# TASK BRIEF
Nothing outside the lines below from the one containing "DERECHA AUDI A5 COUPE (8T)" through the one containing "総合商社に内定者を輩出" is to be printed; print those exactly, ends included, and drop the pictures.

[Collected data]

+ + + + + + +

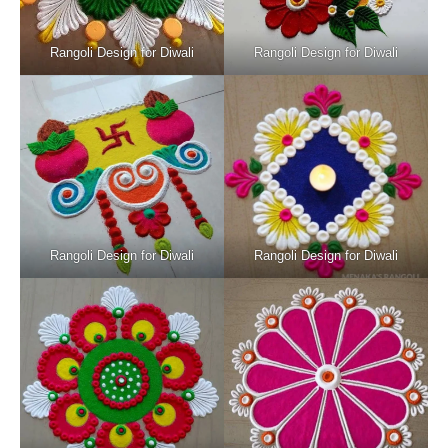
Rangoli Design for Diwali
Rangoli Design for Diwali
Rangoli Design for Diwali
Rangoli Design for Diwali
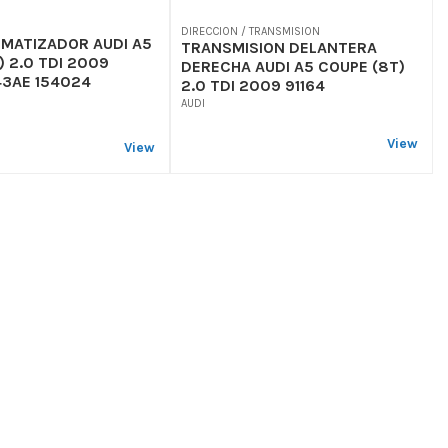
DIRECCION / TRANSMISION
MATIZADOR AUDI A5
TRANSMISION DELANTERA
) 2.0 TDI 2009
DERECHA AUDI A5 COUPE (8T)
3AE 154024
2.0 TDI 2009 91164
AUDI
View
View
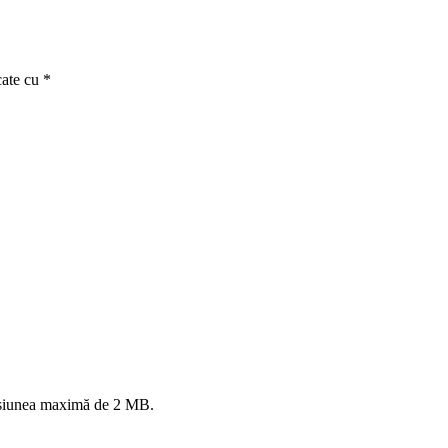
cate cu *
mensiunea maximă de 2 MB.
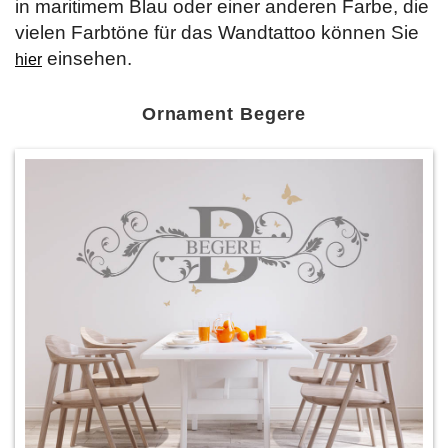
in maritimem Blau oder einer anderen Farbe, die
vielen Farbtöne für das Wandtattoo können Sie
einsehen.
hier
Ornament Begere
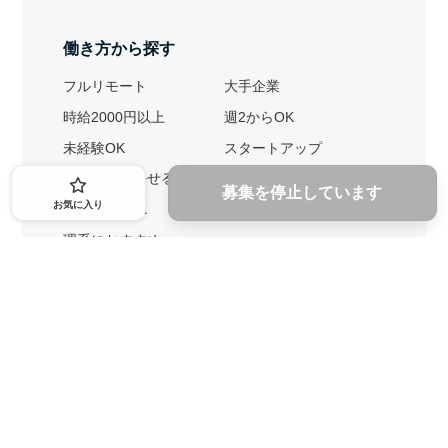
働き方から探す
フルリモート
大手企業
時給2000円以上
週2からOK
未経験OK
スタートアップ
英語力を活かせる
土日勤務可
募集を停止しています
お気に入り
1ヶ月からOK
文系におすすめ
理系におすすめ
内定者の特徴から探す
外銀に内定者を輩出
戦略コンサルに内定者を輩出
総合商社に内定者を輩出
GAFAに内定者を輩出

+ + + + + + +

# WRITTEN ANSWER
DERECHA AUDI A5 COUPE (8T)
3AE 154024
2.0 TDI 2009 91164
AUDI
View
View
cate cu *
mensiunea maximă de 2 MB.
in maritimem Blau oder einer anderen Farbe, die
vielen Farbtöne für das Wandtattoo können Sie
einsehen.
hier
Ornament Begere
働き方から探す
フルリモート
大手企業
時給2000円以上
週2からOK
未経験OK
スタートアップ
英語力を活かせる
土日勤務可
募集を停止しています
お気に入り
1ヶ月からOK
文系におすすめ
理系におすすめ
内定者の特徴から探す
外銀に内定者を輩出
戦略コンサルに内定者を輩出
総合商社に内定者を輩出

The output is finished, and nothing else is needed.